= TASK GOAL =
Set down, exactly as written, the lines from the top of the data to the line that holds "applications and publishing news articles on", and omit the pictures.

= DATA FOR ANALYSIS =
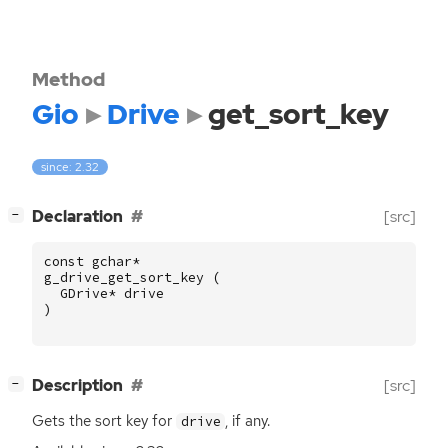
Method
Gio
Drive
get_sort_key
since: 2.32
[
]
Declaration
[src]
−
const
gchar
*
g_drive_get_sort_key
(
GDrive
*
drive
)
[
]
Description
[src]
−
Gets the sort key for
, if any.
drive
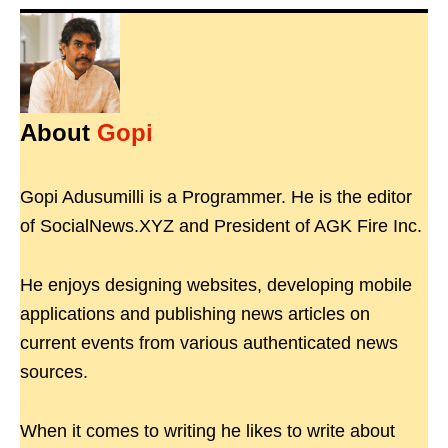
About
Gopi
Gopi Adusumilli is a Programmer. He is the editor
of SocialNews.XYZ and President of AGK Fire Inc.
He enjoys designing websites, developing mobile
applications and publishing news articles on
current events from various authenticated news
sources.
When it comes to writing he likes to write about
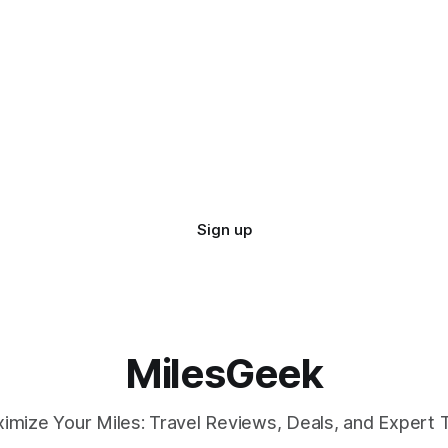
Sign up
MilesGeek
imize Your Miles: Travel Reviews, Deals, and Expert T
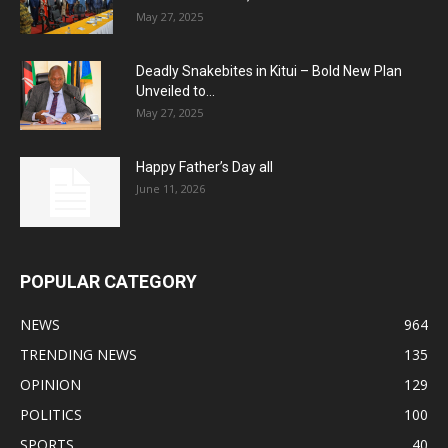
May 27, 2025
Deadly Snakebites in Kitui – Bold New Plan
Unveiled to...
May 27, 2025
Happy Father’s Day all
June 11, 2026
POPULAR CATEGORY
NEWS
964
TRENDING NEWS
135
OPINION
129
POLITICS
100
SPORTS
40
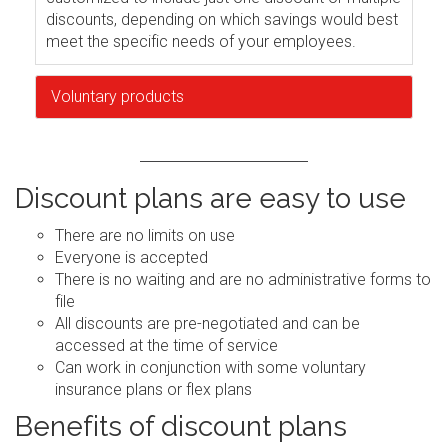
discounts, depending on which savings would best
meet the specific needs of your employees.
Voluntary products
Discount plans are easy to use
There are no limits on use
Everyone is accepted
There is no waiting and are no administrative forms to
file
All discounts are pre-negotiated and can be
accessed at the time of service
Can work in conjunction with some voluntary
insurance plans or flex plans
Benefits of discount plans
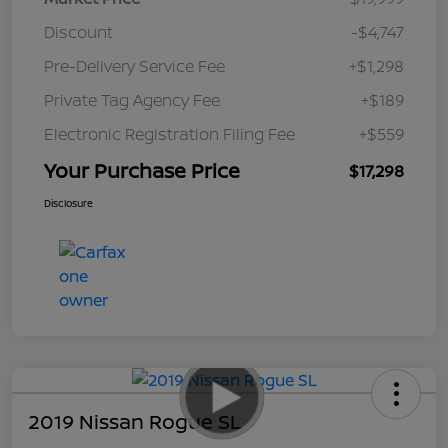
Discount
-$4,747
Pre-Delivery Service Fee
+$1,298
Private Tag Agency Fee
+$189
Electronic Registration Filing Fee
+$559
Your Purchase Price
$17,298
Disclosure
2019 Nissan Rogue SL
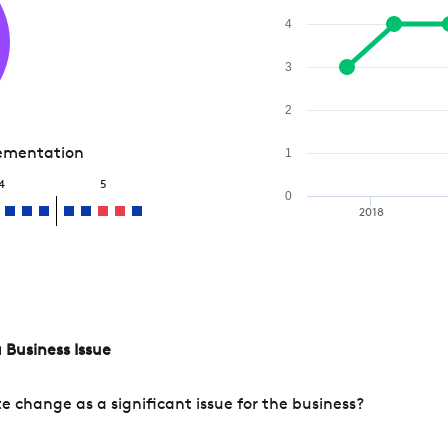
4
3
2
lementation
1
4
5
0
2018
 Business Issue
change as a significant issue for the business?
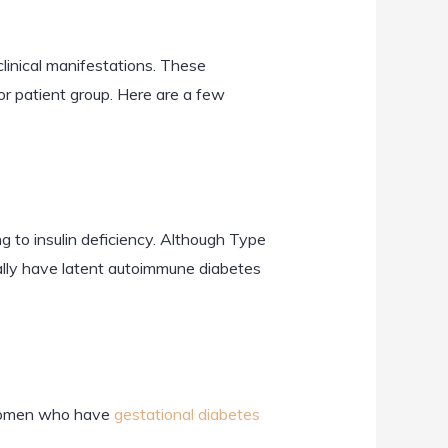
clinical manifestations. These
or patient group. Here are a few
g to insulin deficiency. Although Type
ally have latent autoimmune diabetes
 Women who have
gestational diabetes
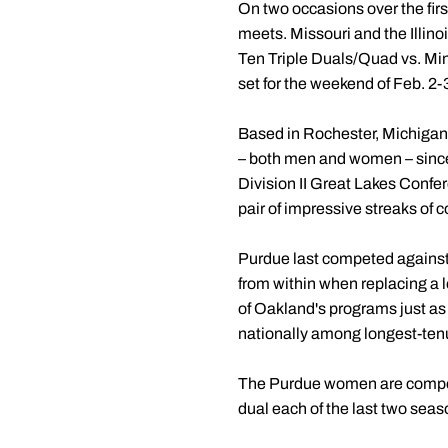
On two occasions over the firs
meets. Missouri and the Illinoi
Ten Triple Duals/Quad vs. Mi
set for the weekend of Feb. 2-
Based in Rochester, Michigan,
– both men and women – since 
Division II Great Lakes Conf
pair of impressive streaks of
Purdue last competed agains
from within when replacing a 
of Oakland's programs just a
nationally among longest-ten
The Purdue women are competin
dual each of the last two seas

= RESULT OF THE TASK =
Method
Gio
Drive
get_sort_key
since: 2.32
[
]
Declaration
[src]
−
const
gchar
*
g_drive_get_sort_key
(
GDrive
*
drive
)
[
]
Description
[src]
−
Gets the sort key for
, if any.
drive
About
Gopi
Gopi Adusumilli is a Programmer. He is the editor
of SocialNews.XYZ and President of AGK Fire Inc.
He enjoys designing websites, developing mobile
applications and publishing news articles on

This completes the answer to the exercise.